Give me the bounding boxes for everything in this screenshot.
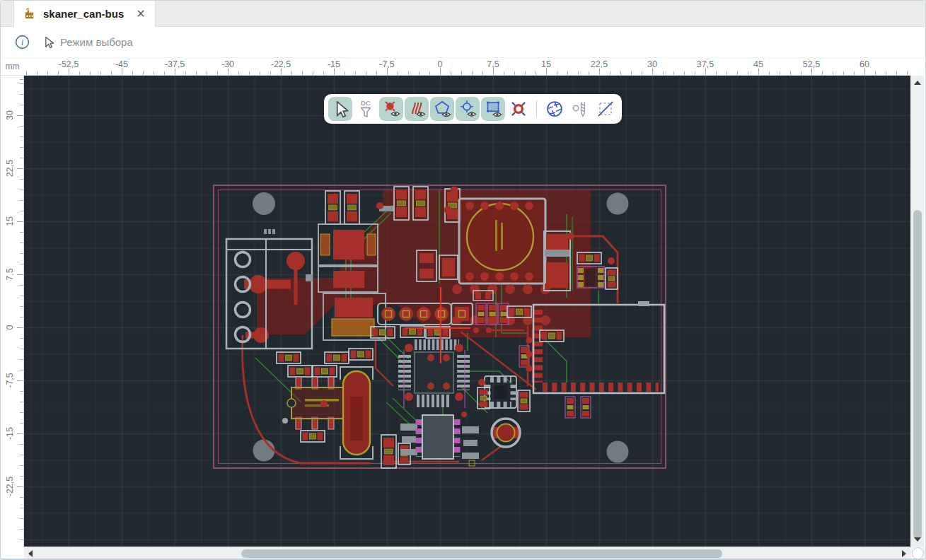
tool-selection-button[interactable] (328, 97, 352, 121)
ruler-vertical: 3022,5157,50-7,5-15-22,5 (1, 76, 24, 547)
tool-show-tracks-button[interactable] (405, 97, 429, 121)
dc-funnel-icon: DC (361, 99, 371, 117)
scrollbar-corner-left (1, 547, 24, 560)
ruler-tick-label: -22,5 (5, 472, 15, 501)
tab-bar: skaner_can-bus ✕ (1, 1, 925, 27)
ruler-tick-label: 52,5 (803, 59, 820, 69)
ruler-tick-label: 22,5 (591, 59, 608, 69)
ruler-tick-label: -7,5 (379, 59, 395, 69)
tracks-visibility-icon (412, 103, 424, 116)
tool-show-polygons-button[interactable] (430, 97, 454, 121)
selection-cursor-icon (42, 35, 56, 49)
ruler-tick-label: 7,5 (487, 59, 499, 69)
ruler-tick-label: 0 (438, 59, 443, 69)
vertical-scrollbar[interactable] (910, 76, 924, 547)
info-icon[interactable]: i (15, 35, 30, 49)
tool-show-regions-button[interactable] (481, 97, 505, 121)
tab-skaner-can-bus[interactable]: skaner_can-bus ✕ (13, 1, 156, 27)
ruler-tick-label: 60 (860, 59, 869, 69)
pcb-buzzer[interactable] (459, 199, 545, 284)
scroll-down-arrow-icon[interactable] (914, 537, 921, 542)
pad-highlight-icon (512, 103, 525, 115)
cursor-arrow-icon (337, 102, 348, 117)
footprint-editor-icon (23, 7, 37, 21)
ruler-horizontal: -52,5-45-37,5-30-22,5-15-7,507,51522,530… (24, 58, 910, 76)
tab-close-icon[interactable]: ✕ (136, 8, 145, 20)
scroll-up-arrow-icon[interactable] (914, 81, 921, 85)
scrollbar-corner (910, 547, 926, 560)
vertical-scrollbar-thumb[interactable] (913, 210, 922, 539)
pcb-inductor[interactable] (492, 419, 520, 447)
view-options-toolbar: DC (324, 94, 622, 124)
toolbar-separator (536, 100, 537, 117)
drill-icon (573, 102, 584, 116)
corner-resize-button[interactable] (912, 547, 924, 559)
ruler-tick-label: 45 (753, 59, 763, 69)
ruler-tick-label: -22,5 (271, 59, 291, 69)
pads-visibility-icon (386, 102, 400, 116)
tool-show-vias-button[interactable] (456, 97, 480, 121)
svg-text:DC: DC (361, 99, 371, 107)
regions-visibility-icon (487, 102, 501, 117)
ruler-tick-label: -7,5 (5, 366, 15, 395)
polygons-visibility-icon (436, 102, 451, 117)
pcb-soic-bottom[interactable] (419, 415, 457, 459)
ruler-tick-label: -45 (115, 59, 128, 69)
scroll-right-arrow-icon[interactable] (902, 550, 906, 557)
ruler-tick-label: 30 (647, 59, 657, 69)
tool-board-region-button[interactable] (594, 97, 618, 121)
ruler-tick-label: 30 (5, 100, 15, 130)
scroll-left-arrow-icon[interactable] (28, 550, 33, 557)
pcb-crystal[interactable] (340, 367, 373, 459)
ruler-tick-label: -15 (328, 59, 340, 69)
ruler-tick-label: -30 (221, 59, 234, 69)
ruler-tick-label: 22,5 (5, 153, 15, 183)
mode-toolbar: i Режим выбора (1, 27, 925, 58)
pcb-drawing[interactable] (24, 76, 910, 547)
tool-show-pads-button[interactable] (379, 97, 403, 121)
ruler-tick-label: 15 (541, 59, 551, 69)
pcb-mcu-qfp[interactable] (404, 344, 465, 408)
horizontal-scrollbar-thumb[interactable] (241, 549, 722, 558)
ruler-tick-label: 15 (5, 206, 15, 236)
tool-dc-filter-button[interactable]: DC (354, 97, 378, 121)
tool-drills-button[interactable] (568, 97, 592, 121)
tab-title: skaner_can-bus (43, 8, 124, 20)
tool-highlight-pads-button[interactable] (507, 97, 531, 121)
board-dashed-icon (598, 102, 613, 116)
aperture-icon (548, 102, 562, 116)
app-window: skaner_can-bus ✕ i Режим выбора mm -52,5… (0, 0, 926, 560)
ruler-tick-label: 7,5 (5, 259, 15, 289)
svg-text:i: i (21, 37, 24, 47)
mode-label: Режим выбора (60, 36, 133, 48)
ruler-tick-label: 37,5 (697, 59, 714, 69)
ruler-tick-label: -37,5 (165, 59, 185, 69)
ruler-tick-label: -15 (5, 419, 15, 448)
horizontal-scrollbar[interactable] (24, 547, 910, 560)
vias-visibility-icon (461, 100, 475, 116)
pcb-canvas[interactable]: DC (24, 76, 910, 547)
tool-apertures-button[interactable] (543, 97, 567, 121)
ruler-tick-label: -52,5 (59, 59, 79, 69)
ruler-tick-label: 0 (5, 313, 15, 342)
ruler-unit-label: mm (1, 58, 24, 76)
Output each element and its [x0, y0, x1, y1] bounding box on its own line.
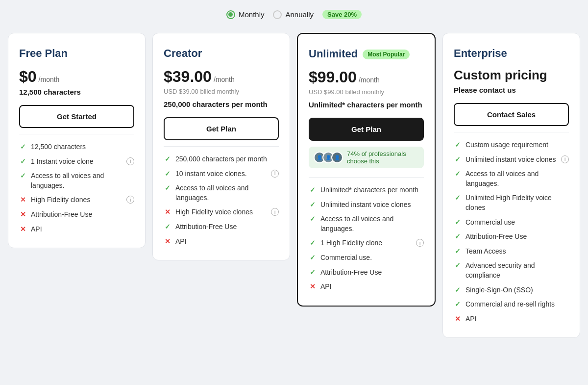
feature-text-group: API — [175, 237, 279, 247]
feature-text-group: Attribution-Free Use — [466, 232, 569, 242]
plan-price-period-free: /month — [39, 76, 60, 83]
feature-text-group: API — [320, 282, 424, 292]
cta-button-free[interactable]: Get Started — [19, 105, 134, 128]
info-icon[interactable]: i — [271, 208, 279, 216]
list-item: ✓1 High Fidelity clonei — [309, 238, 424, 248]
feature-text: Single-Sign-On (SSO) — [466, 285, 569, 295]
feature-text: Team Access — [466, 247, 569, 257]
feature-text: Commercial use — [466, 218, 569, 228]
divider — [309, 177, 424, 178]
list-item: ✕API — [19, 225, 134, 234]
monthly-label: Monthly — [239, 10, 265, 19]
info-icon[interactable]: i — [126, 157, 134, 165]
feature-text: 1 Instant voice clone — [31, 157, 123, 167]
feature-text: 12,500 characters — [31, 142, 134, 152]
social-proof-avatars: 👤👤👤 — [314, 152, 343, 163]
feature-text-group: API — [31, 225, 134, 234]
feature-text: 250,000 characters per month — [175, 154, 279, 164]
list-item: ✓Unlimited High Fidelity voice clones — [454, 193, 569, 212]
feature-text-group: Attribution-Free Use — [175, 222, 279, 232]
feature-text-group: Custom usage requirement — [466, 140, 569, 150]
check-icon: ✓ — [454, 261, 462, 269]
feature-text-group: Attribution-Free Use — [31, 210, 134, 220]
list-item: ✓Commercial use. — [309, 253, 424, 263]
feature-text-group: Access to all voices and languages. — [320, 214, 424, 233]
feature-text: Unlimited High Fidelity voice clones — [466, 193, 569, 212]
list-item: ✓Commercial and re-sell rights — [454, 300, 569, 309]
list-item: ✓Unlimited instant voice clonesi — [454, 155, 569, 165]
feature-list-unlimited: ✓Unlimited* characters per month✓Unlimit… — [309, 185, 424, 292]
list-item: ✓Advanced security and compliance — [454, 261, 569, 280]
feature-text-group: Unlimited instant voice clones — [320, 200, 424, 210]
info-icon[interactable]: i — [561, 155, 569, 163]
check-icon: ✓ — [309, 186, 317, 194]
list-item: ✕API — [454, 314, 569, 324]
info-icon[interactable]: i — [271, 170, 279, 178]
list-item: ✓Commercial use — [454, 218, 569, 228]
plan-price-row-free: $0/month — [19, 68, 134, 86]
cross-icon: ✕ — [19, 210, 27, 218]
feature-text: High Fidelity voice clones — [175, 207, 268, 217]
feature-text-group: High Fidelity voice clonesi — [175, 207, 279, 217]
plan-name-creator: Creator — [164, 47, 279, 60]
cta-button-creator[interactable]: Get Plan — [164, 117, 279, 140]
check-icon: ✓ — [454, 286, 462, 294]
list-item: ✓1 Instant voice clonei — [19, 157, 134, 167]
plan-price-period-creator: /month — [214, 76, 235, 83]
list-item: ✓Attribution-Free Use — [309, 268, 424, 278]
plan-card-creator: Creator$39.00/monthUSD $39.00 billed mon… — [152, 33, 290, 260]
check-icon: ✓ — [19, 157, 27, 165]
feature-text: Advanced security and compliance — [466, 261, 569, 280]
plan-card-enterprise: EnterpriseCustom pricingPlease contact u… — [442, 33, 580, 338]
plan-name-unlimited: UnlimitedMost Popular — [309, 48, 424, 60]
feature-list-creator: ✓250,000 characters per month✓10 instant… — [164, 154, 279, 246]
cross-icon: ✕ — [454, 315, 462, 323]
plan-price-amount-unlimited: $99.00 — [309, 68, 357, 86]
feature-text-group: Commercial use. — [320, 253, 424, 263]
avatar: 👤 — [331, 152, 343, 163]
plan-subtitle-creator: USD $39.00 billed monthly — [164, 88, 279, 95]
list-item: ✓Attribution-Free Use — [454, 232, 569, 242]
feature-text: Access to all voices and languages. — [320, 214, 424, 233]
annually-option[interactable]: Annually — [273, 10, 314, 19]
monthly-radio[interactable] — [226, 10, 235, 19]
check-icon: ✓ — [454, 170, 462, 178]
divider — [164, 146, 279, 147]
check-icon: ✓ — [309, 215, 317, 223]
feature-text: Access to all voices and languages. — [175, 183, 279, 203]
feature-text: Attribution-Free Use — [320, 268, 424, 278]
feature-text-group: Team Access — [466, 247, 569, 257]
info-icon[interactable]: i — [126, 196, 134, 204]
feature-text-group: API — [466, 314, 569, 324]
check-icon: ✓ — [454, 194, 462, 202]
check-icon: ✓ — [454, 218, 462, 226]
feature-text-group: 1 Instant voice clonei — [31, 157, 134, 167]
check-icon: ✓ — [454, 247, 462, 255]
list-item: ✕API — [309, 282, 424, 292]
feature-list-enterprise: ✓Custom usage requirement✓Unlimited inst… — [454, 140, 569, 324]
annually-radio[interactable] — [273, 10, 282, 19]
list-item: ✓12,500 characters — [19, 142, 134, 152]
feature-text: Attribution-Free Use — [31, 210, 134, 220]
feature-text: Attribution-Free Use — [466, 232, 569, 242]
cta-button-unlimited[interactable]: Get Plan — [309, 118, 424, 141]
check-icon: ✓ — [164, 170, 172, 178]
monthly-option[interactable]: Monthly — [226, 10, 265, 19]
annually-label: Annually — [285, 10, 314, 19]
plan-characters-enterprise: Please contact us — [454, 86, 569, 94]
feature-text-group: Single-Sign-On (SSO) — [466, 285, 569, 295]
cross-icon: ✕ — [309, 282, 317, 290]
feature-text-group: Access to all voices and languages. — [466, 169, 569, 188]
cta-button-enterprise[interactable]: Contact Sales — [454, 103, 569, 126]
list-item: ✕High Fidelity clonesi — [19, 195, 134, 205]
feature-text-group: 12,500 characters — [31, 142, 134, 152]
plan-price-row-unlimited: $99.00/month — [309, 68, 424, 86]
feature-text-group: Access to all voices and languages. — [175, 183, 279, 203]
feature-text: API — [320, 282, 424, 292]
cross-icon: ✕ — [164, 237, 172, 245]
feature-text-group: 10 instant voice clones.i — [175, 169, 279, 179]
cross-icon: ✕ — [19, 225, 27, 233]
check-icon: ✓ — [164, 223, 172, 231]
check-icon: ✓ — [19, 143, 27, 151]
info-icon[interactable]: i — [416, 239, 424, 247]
━━━
**DIRECTIONS:**
Tally the lines in this material that hold the word "cursor", then reply with only the number.

**RESPONSE TO THIS EXERCISE:**
2